Tore Bjørgo and John Horgan have explored group dynamics in an in-depth manner in a related, although still significantly different field: the study of terrorist groups. The two writers draw on a range of studies of group dynamics among delinquent and crime groups. They find that a common theme in terrorism research traditions is the importance of social ties for engagement and disengagement from a group (Bjørgo & Horgan 2008). Individuals typically join a group or movement because their friends or family members are involved (Sageman 2004). The various research traditions share the view that individual decisions to join or leave are the product of a combination of factors and motivations that work together, and they identify unpleasant ‘push factors’ within the group or larger military faction that may motivate an exit (e.g poor leadership, physical hardship) as well as ‘pull factors’ outside in broader society that encourage departure (e.g. legal crack down, promises of amnesties, family expectations) (Bjørgo 2011). Bjørgo and Horgan note that there is increasing evidence that the processes involved in joining and leaving criminal or radical groups have similarities across country cases and types of groups (Bjørgo & Horgan 2008). This raises questions as to whether one could also discover similarities in reintegration trajectories across country cases and militia groups.

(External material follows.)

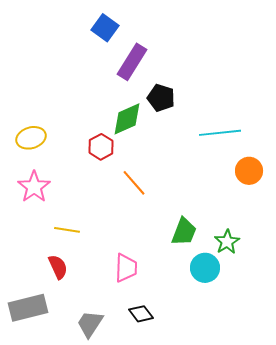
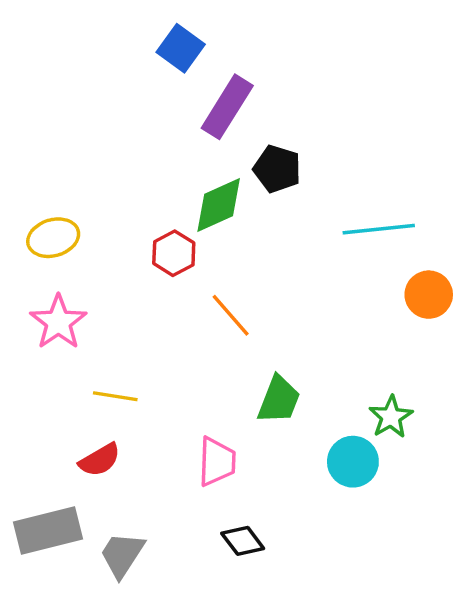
green trapezoid: (184, 232) -> (279, 400), moved
red semicircle: (58, 267) -> (100, 460), turned 85
gray trapezoid: (90, 324) -> (122, 555), moved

Another central concept in sociology that may prove useful in reintegration studies is social capital (Bowd 2008). Robert Putnam sees social capital as the reciprocity and trust that can develop through social interaction, especially in (formal or informal) groups and networks (Putnam 2001). Putnam notes that norms of reciprocity have value both for people who take part in them (private returns), and, in some instances, for society at large (public returns) through increased cooperation. The private returns include a greater likelihood that your friend, neighbour or former fellow combatant will come to your assistance in times of need (Putnam 2001). High degrees of trust enable ex-combatants to cooperate and engage in (commercial) exchange, without needing cumbersome external enforcement of the ‘contract’. Arguably, depending on the types of activities of fighting groups during the war years, it may be that groups of combatants enjoy high levels of social capital. This is a major asset for ex-combatants as they increase their political and economic activities. So far, however, little is known as to how social capital is utilised by fighters after the war, or if indeed its positive manifestations can be magnified so as to improve the situation of both fighters and the society at large. Indeed, the quest in research related to combatants’ networks so far has been to map their potential break down, while, in programming, an explicit goal has been to sever old militia links (Humphreys & Weinstein 2007; Munive & Jakobsen 2012). This is a problematic bias and a grave omission in the current writings on reintegration. A more comprehensive discussion of the possible presence and potential of social capital, seems well overdue.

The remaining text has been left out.